Parmi les sept astronautes de Discovery, il y a deux marcheurs de l'espace: le Japonais Soichi Noguchi et l'Américain Stephen Robinson, qui ont entamé leur deuxième sortie dans l'espace en 48 heures. Ils ont ouvert l'écoutille du sas de Discovery après sa totale dépressurisation à 10h42 (heure de Bruxelles), vingt-huit minutes plus tard que prévu, selon le centre de contrôle de Houston, au Texas, et des images montrées par la télévision de la Nasa.

Après la mise en route des batteries de leur combinaison spatiale, qui assurera pendant six heures et demie d'activités prévues dans l'espace leur autonomie de survie, ils se sont lentement hissés en dehors du sas, effectuant tout d'abord des tests ultimes d'étanchéité. Une fois en dehors de Discovery, ils ont refermé la porte du sas qui a été repressurisé.

Cette excursion spatiale, appelée en jargon du métier activités extra-véhiculaires ou VEA, qui se déroule à quelque 350 km au-dessus de la Terre, a pour seul objectif de remplacer un des quatre gyroscopes de la station spatiale internationale (ISS) en panne depuis 2002. Pour extraire le gyroscope défectueux et installer la nouvelle pièce de la taille d'une machine à laver, pesant quelque 300 kilss au sol, les deux astronautes sont aidés par le bras robotisé de l'ISS, dit Canadarm 2, opéré de l'intérieur par James Kelly, le co-pilote de Discovery, et l'astronaute Wendy Lawrence. Les gyroscopes permettent d'assurer la stabilité et l'orientation de l'ISS.

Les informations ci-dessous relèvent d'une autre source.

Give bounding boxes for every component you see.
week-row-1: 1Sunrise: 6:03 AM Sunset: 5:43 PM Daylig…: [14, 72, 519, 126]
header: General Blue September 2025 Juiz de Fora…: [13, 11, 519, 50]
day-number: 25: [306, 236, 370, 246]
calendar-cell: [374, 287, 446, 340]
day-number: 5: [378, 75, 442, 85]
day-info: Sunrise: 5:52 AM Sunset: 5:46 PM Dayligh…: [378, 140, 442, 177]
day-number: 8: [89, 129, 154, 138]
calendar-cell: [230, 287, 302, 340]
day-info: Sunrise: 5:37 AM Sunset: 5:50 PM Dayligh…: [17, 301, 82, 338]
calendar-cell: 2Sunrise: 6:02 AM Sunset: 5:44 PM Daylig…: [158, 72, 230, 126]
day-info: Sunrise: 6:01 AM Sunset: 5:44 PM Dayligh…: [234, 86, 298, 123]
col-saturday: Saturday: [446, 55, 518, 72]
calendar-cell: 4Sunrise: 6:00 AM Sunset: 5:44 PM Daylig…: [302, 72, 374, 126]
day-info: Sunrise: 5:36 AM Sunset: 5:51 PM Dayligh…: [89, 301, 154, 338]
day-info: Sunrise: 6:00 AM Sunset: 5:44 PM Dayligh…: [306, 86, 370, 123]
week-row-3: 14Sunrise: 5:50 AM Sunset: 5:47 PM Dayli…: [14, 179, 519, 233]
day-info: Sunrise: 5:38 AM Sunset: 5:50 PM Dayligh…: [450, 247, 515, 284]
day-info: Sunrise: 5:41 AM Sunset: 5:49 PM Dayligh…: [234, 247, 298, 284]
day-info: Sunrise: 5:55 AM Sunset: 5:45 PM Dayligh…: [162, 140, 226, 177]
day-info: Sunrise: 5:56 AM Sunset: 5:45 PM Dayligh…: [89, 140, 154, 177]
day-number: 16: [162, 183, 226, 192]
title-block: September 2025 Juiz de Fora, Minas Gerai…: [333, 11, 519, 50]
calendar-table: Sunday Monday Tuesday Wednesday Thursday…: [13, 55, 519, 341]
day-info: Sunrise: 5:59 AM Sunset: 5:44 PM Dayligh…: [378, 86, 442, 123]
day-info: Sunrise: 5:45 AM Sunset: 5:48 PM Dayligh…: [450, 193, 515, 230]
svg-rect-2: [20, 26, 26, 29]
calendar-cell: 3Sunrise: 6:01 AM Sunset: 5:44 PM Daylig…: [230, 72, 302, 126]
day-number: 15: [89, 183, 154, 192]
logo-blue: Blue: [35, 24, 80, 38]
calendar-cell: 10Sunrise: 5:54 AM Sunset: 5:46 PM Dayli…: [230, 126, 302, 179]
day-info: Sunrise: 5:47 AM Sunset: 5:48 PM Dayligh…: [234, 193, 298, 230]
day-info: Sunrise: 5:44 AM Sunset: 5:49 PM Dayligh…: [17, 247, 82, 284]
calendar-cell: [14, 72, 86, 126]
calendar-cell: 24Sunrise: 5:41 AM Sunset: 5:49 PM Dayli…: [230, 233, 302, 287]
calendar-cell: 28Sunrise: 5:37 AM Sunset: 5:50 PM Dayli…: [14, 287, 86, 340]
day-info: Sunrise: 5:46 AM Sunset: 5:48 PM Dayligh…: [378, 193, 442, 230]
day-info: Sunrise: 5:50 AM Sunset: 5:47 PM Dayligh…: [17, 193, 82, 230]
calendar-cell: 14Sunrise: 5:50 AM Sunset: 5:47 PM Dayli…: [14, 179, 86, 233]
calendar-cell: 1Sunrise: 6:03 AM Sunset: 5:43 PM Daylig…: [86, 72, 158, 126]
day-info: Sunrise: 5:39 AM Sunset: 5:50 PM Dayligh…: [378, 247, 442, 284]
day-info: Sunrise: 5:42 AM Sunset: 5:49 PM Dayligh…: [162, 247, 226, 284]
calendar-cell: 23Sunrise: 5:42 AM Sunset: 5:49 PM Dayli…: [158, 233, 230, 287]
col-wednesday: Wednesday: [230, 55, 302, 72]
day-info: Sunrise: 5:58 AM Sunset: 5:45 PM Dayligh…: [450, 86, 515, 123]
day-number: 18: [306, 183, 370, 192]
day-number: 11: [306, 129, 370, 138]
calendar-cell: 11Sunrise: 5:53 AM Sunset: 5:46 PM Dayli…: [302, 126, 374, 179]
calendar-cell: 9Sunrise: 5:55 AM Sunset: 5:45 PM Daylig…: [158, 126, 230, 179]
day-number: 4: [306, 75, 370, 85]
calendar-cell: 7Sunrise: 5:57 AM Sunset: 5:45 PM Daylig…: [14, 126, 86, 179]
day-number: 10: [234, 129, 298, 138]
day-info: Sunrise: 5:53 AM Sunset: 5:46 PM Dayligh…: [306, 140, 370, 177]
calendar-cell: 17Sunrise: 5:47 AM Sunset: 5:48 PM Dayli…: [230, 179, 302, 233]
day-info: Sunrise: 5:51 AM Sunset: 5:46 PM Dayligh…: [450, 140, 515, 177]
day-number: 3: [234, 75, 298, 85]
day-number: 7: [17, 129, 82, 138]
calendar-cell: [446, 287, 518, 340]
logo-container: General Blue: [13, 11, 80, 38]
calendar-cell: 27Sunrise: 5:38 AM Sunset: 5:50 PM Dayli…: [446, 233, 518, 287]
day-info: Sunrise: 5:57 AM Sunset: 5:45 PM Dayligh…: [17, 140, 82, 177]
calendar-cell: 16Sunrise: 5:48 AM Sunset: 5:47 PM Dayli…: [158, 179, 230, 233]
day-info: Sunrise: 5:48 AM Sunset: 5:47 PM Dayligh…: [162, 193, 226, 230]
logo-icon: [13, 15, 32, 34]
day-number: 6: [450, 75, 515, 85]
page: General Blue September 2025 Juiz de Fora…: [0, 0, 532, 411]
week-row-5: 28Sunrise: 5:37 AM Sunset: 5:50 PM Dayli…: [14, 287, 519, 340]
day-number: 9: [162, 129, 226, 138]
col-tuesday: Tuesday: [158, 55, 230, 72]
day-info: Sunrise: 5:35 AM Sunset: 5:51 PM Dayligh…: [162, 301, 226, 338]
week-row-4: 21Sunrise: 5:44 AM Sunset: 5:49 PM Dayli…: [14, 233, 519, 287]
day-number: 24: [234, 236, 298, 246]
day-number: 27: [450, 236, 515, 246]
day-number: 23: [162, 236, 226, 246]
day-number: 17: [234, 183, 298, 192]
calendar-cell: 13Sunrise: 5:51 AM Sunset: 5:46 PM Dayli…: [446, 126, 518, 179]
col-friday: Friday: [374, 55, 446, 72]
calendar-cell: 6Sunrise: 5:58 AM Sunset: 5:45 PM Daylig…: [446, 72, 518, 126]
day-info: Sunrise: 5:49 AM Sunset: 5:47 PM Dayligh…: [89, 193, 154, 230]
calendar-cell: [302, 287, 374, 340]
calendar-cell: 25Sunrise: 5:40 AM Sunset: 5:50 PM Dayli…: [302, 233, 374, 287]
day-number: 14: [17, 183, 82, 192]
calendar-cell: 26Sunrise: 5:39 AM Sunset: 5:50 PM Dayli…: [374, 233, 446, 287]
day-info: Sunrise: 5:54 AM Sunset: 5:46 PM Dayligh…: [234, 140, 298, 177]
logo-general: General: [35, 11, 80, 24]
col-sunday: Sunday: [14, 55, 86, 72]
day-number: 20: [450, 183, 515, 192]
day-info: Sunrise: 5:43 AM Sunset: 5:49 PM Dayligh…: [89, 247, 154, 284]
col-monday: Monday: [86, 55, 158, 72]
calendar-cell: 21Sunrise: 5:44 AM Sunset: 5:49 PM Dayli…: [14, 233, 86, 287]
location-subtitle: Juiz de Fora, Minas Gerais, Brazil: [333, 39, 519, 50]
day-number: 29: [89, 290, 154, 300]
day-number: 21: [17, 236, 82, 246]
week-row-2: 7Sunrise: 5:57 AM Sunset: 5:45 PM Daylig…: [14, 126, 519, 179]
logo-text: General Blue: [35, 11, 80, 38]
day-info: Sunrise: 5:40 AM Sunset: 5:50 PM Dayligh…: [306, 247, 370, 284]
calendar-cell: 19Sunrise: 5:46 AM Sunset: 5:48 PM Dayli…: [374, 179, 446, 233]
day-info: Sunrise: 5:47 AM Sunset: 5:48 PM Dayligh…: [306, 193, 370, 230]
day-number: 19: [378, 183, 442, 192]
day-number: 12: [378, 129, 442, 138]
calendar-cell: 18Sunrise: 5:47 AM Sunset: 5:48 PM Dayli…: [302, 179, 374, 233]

Comme un réparateur téléphonique accroché en haut d'un poteau, Soichi Noguchi était attaché par les pieds au bout du bras robotisé. Stephen Robinson était arrimé à la station par un câble. Les moindres gestes des deux astronautes sont visuellement suivis par les contrôleurs du centre de Houston grâce à la caméra qu'ils portent sur leur tête ainsi que les lampes qu'ils tiennent, tels des mineurs de l'espace, pour pouvoir travailler quand ils entrent dans la nuit sidérale (ils effectuent une révolution terrestre toutes les deux heures).

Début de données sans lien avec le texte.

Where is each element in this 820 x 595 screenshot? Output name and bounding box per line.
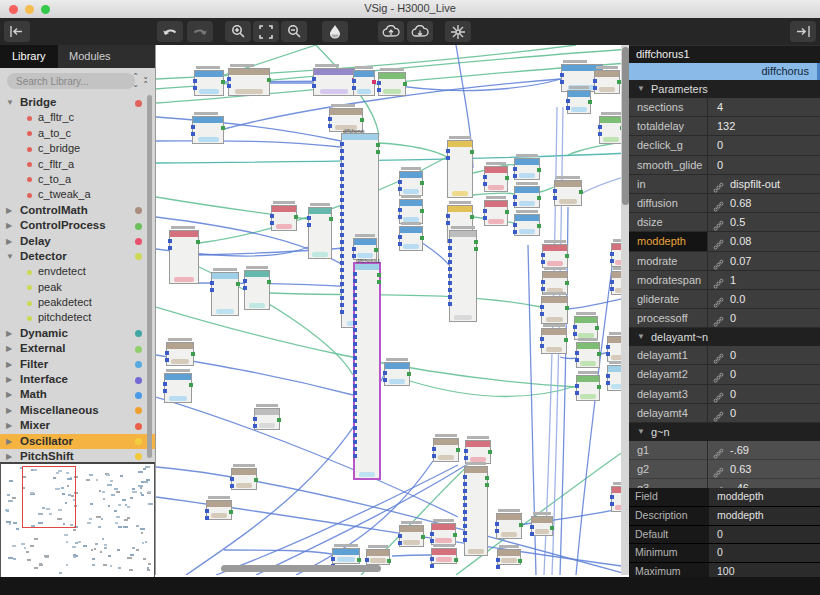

Toutes ces opérations se déroulent sans problème et conformément au temps prévu pendant les deux premières heures de cette sortie dans l'Espace, les astronautes faisant preuve d'une grande dextérité et paraissant très détendus, riant parfois ou donnant leurs impressions. La vue d'ici n'a pas de prix, a lancé Soichi Noguchi, alors qu'ils survolaient l'Europe. Pour leur première sortie samedi, Soichi Noguchi et Stephen Robinson avaient surtout testé des nouvelles techniques de réparation en orbite du bouclier thermique de la navette. Ils doivent effectuer une troisième sortie mercredi.

(D'après AFP)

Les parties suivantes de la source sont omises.